*Directions*
Below are the entries; give again exactly the lines from the one mentioning "0,750 EUR/l za" through the one mentioning "maloprodajne cene v obdobju", inclusive.

▼▼▼

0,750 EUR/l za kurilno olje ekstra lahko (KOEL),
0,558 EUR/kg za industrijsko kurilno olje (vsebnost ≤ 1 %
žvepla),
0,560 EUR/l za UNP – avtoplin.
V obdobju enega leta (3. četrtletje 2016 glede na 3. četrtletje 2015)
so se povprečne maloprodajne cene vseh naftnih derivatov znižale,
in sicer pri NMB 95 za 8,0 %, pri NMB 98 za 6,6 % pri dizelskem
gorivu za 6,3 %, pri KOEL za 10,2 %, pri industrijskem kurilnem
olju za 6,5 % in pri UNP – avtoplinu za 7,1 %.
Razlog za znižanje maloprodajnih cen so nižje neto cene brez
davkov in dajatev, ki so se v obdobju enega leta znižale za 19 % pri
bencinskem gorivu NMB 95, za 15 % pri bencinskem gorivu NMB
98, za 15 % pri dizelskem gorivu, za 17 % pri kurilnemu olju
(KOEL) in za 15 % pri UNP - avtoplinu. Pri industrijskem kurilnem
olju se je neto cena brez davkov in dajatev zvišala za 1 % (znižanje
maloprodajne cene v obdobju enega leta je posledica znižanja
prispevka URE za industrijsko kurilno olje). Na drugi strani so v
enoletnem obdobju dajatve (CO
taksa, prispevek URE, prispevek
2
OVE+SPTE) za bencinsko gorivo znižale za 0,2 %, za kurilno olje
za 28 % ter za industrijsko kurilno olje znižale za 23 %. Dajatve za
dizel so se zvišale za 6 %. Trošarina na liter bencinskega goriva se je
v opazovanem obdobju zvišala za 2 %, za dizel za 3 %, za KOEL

▲▲▲
▼▼▼

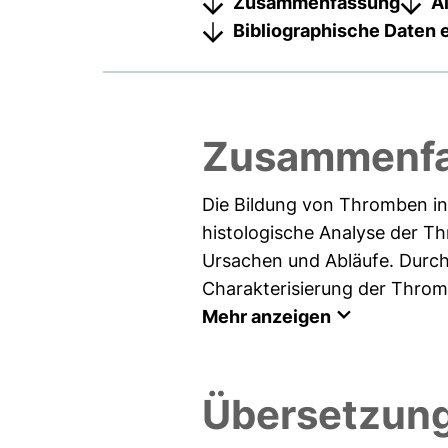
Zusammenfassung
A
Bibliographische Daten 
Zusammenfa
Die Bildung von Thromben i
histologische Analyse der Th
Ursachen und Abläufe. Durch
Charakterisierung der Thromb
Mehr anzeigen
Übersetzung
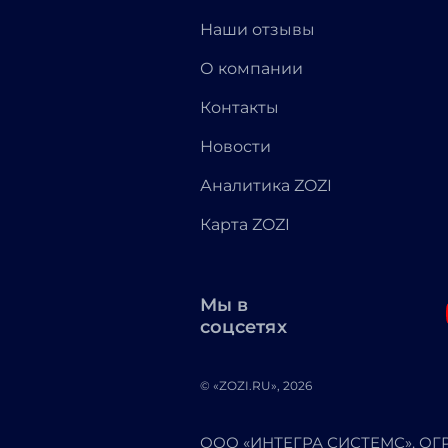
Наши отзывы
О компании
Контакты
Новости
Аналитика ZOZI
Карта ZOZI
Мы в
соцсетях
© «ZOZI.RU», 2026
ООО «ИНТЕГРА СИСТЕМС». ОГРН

▲▲▲

*Response for this exercise*
0,750 EUR/l za kurilno olje ekstra lahko (KOEL),
0,558 EUR/kg za industrijsko kurilno olje (vsebnost ≤ 1 %
žvepla),
0,560 EUR/l za UNP – avtoplin.
V obdobju enega leta (3. četrtletje 2016 glede na 3. četrtletje 2015)
so se povprečne maloprodajne cene vseh naftnih derivatov znižale,
in sicer pri NMB 95 za 8,0 %, pri NMB 98 za 6,6 % pri dizelskem
gorivu za 6,3 %, pri KOEL za 10,2 %, pri industrijskem kurilnem
olju za 6,5 % in pri UNP – avtoplinu za 7,1 %.
Razlog za znižanje maloprodajnih cen so nižje neto cene brez
davkov in dajatev, ki so se v obdobju enega leta znižale za 19 % pri
bencinskem gorivu NMB 95, za 15 % pri bencinskem gorivu NMB
98, za 15 % pri dizelskem gorivu, za 17 % pri kurilnemu olju
(KOEL) in za 15 % pri UNP - avtoplinu. Pri industrijskem kurilnem
olju se je neto cena brez davkov in dajatev zvišala za 1 % (znižanje
maloprodajne cene v obdobju enega leta je posledica znižanja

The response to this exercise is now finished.